Both properties, along with the largely vacant M&I Plaza office building downtown, were in the running to attract a 100,000-square-foot user that expects to make a decision soon, said Jon Owens, a senior vice president with the local office of St. Louis-based Colliers Turley Martin Tucker.

Safeco vacated its 380,000 square feet at 500 N. Meridian, in favor of space it owns at 96th Street near Interstate 465. Meanwhile, Lilly evaluated whether to leave its 465,000-square-foot Faris campus—three office buildings and a 1,550-space parking garage just south of Union Station.

The departure of both Safeco and Lilly would push the vacancy rate for the central business district past 20 percent—the most since the early 1990s. Vacancy rates in the suburbs already exceed 20 percent.

2. Branching out for survival

Plenty of real estate professionals had to find part-time side jobs or tackle new types of deals during the downturn. Real estate companies also had to diversify; for instance, many developers turned to property management.

Kosene & Kosene, a company that made a name for itself developing retail space and condominiums, launched one of the most dramatic transformation attempts. Kosene started a full-service residential real estate brokerage. The company hired four residential real estate agents and said it plans to add 10 a year in each of the next five years. If the company achieves that goal it would have between 50 and 60 agents, a number that today would place it among the dozen largest agencies in the city.

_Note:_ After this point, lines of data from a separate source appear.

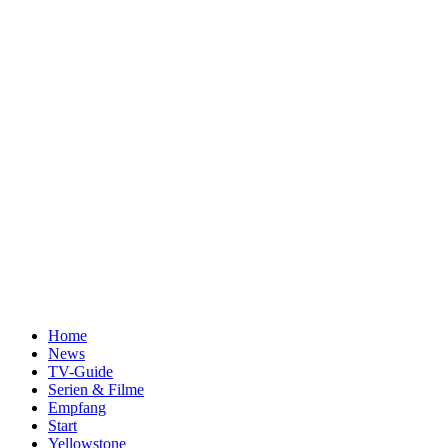
Home
News
TV-Guide
Serien & Filme
Empfang
Start
Yellowstone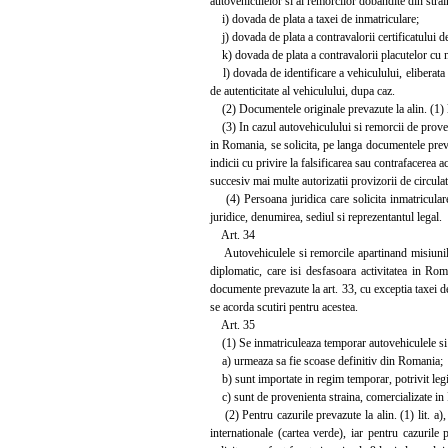
autovehiculelor si al remorcilor dobandite din strai
i) dovada de plata a taxei de inmatriculare;
j) dovada de plata a contravalorii certificatului d
k) dovada de plata a contravalorii placutelor cu 
l) dovada de identificare a vehiculului, eliberata
de autenticitate al vehiculului, dupa caz.
(2) Documentele originale prevazute la alin. (1) lit
(3) In cazul autovehiculului si remorcii de proveni
in Romania, se solicita, pe langa documentele prevaz
indicii cu privire la falsificarea sau contrafacerea ac
succesiv mai multe autorizatii provizorii de circulat
(4) Persoana juridica care solicita inmatricularea
juridice, denumirea, sediul si reprezentantul legal.
Art. 34
Autovehiculele si remorcile apartinand misiunilor 
diplomatic, care isi desfasoara activitatea in Rom
documente prevazute la art. 33, cu exceptia taxei de
se acorda scutiri pentru acestea.
Art. 35
(1) Se inmatriculeaza temporar autovehiculele si 
a) urmeaza sa fie scoase definitiv din Romania;
b) sunt importate in regim temporar, potrivit legi
c) sunt de provenienta straina, comercializate in
(2) Pentru cazurile prevazute la alin. (1) lit. a),
internationale (cartea verde), iar pentru cazurile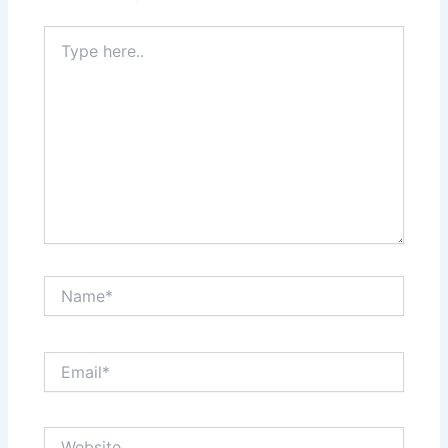
Type
here..
Name*
Email*
Website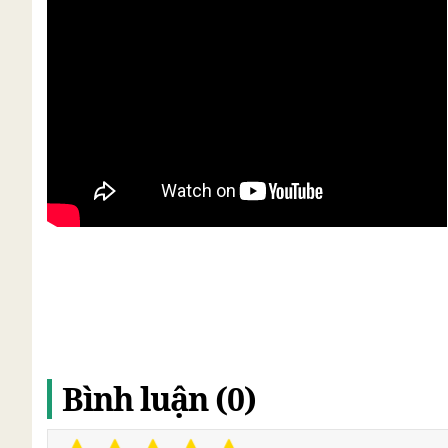
Bình luận (0)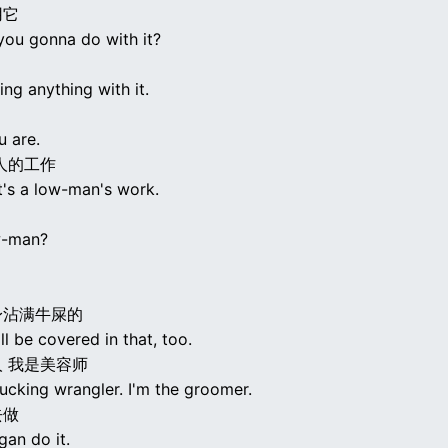
用它
you gonna do with it?
ing anything with it.
u are.
人的工作
t's a low-man's work.
w-man?
身沾满牛屎的
ll be covered in that, too.
 我是美容师
 fucking wrangler. I'm the groomer.
去做
gan do it.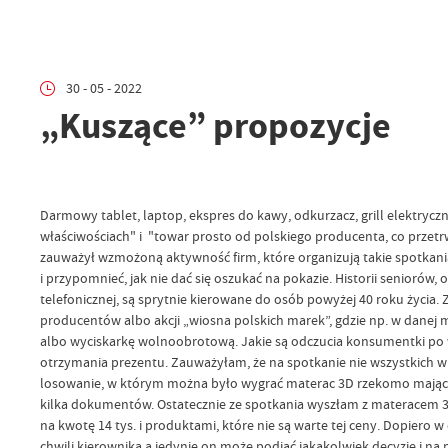
30 - 05 - 2022
„Kuszące” propozycje
Darmowy tablet, laptop, ekspres do kawy, odkurzacz, grill elektryc
właściwościach" i "towar prosto od polskiego producenta, co przet
zauważył wzmożoną aktywność firm, które organizują takie spotkani
i przypomnieć, jak nie dać się oszukać na pokazie. Historii seniorów
telefonicznej, są sprytnie kierowane do osób powyżej 40 roku życia.
producentów albo akcji „wiosna polskich marek”, gdzie np. w danej
albo wyciskarkę wolnoobrotową. Jakie są odczucia konsumentki po wy
otrzymania prezentu. Zauważyłam, że na spotkanie nie wszystkich wp
losowanie, w którym można było wygrać materac 3D rzekomo mający c
kilka dokumentów. Ostatecznie ze spotkania wyszłam z materacem 3
na kwotę 14 tys. i produktami, które nie są warte tej ceny. Dopier
chwili kierownika a jedynie on może podjąć jakąkolwiek decyzję i na 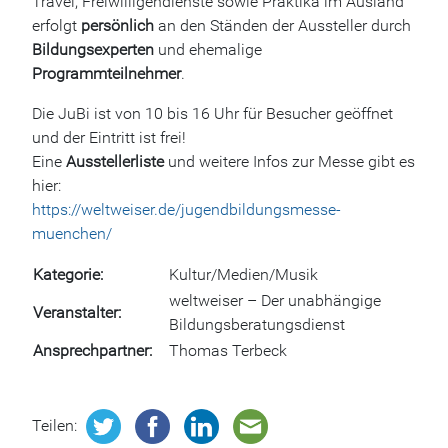
Travel, Freiwilligendienste sowie Praktika im Ausland
erfolgt
persönlich
an den Ständen der Aussteller durch
Bildungsexperten
und ehemalige
Programmteilnehmer
.
Die JuBi ist von 10 bis 16 Uhr für Besucher geöffnet
und der Eintritt ist frei!
Eine
Ausstellerliste
und weitere Infos zur Messe gibt es
hier:
https://weltweiser.de/jugendbildungsmesse-
muenchen/
Kategorie
Kultur/Medien/Musik
weltweiser – Der unabhängige
Veranstalter
Bildungsberatungsdienst
Ansprechpartner
Thomas Terbeck
Teilen: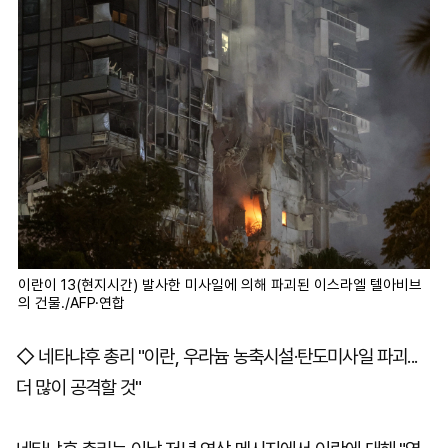
이란이 13(현지시간) 발사한 미사일에 의해 파괴된 이스라엘 텔아비브
의 건물./AFP·연합
◇ 네타냐후 총리 "이란, 우라늄 농축시설·탄도미사일 파괴...
더 많이 공격할 것"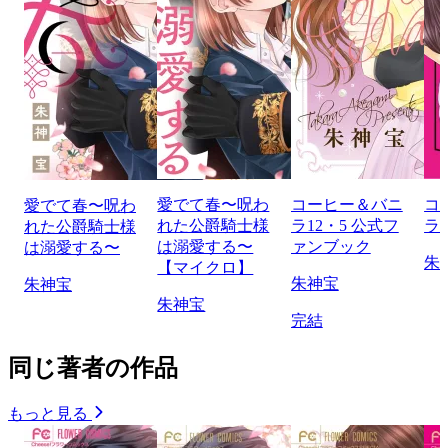
愛でて春〜呪わ
コーヒー＆バニ
コ
愛でて春〜呪わ
れた公爵騎士様
ラ12・5 公式フ
ラ b
れた公爵騎士様
は溺愛する〜
ァンブック
は溺愛する〜
朱
【マイクロ】
朱神宝
朱神宝
朱神宝
完結
同じ著者の作品
もっと見る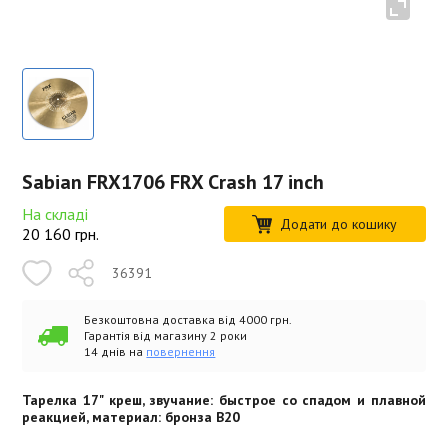
Sabian FRX1706 FRX Crash 17 inch
На складі
Додати до кошику
20 160
грн.
36391
Безкоштовна доставка від 4000 грн.
Гарантія від магазину 2 роки
14 днів на
повернення
Тарелка 17" креш, звучание: быстрое со спадом и плавной
реакцией, материал: бронза В20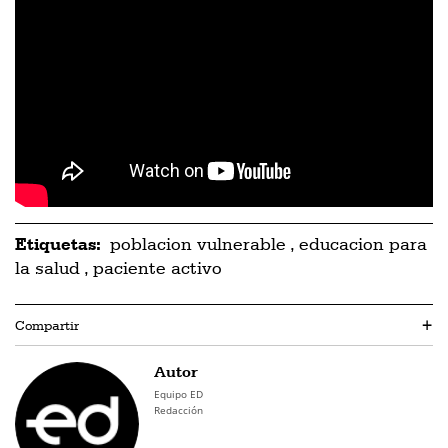
Etiquetas:
poblacion vulnerable
,
educacion para
la salud
,
paciente activo
Compartir
+
Autor
Equipo ED
Redacción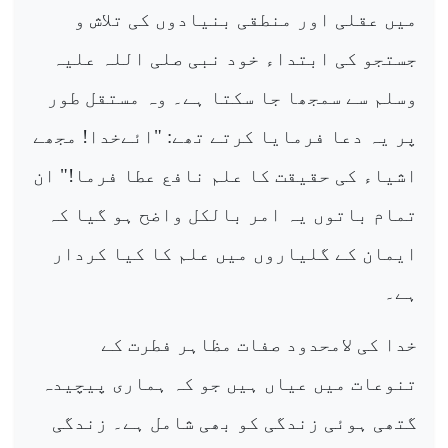
میں عقلی اور منطقی بنیادوں کی تلاش و
جستجو کی ابتداء خود نبی صلی اللہ علیہ
وسلم سے سمجھا جا سکتا ہے۔ وہ مستقل طور
پر یہ دعا فرمایا کرتے تھے: "ائےخدا! مجھے
اشیاء کی حقیقت کا علم نافع عطا فرما!" ان
تمام باتوں یہ امر بالکل واضح ہو گیا کہ
ایمان کے گلیاروں میں علم کا کیا کردار
ہے۔
خدا کی لامحدود صفات مظاہر فطرت کے
تنوعات میں عیاں ہیں جو کہ ہماری پیچیدہ
گتھی ہوئی زندگی کو بھی شامل ہے۔ زندگی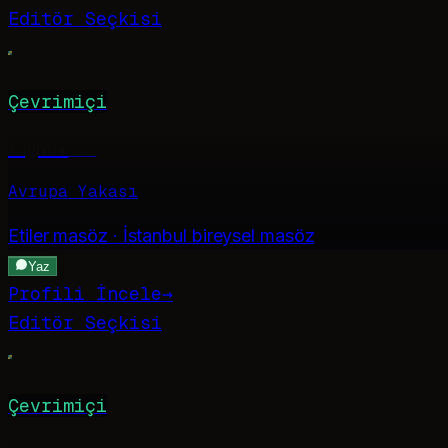
Editör Seçkisi
Çevrimiçi
Yağmur
·
31
Avrupa Yakası
Etiler
masöz · İstanbul bireysel masöz
Yaz
Profili İncele
→
Editör Seçkisi
Çevrimiçi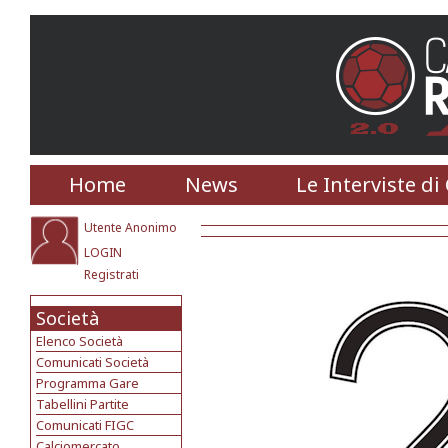
Home
News
Le Interviste di
Utente Anonimo
LOGIN
Registrati
Società
Elenco Società
Comunicati Società
Programma Gare
Tabellini Partite
Comunicati FIGC
Calciomercato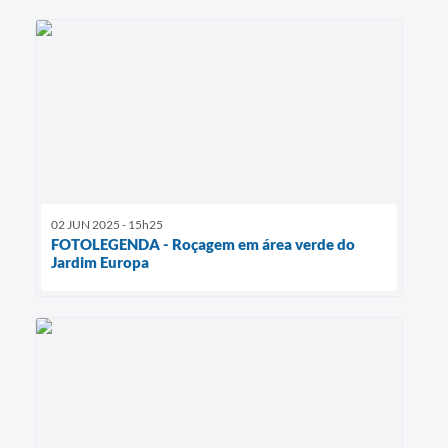
02 JUN 2025 - 15h25
FOTOLEGENDA - Roçagem em área verde do
Jardim Europa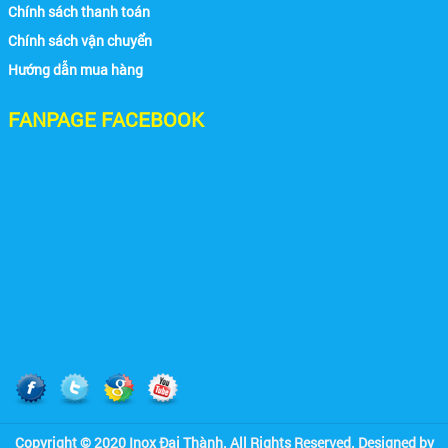
Chính sách thanh toán
Chính sách vận chuyển
Hướng dẫn mua hàng
FANPAGE FACEBOOK
Copyright © 2020 Inox Đại Thành. All Rights Reserved. Designed by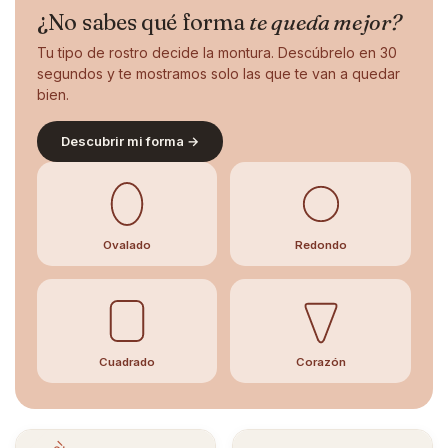
¿No sabes qué forma
te queda mejor?
Tu tipo de rostro decide la montura. Descúbrelo en 30
segundos y te mostramos solo las que te van a quedar
bien.
Descubrir mi forma →
Ovalado
Redondo
Cuadrado
Corazón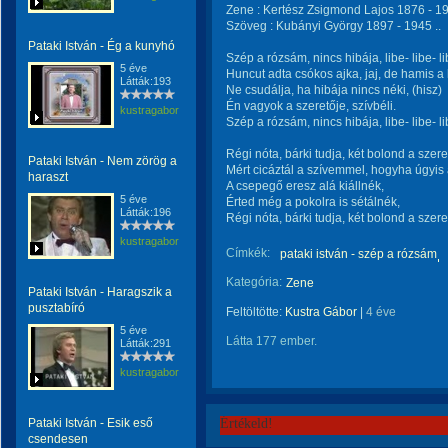
Zene : Kertész Zsigmond Lajos 1876 - 19
Szöveg : Kubányi György 1897 - 1945 ..
Pataki István - Ég a kunyhó
Szép a rózsám, nincs hibája, libe- libe- l
5 éve
Huncut adta csókos ajka, jaj, de hamis a
Látták:193
Ne csudálja, ha hibája nincs néki, (hisz)
Én vagyok a szeretője, szívbéli.
kustragabor
Szép a rózsám, nincs hibája, libe- libe- l
Régi nóta, bárki tudja, két bolond a szer
Pataki István - Nem zörög a
Mért cicáztál a szívemmel, hogyha úgyis
haraszt
A csepegő eresz alá kiállnék,
5 éve
Érted még a pokolra is sétálnék,
Látták:196
Régi nóta, bárki tudja, két bolond a szer
kustragabor
Címkék:
pataki istván - szép a rózsám
Kategória:
Zene
Pataki István - Haragszik a
pusztabíró
Feltöltötte:
Kustra Gábor
|
4 éve
5 éve
Látta 177 ember.
Látták:291
kustragabor
Pataki István - Esik eső
Értékeld!
csendesen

1. Outlook remains pessimistic

Senior real estate executives remain pessimistic about the prospects for the Indiana market in 2010, although they see signs of improvement in the investment and residential sectors. Among the revelations in a 32-page report from the local chapter of the Urban Land Institute: Developers are most concerned these days about job growth. Last year, the group said energy and materials costs were top concerns.

The consensus is that the retail, office, industrial and hospitality real estate sectors still are in decline, while residential has either bottomed or is showing signs of improvement.

The industry insiders ranked various parts of the business from “abysmal” to “excellent”. No area achieved more than 25 percent “excellent” ratings. Land development fared worst: About 95 percent of those surveyed rated the outlook for land development at “fair” or worse.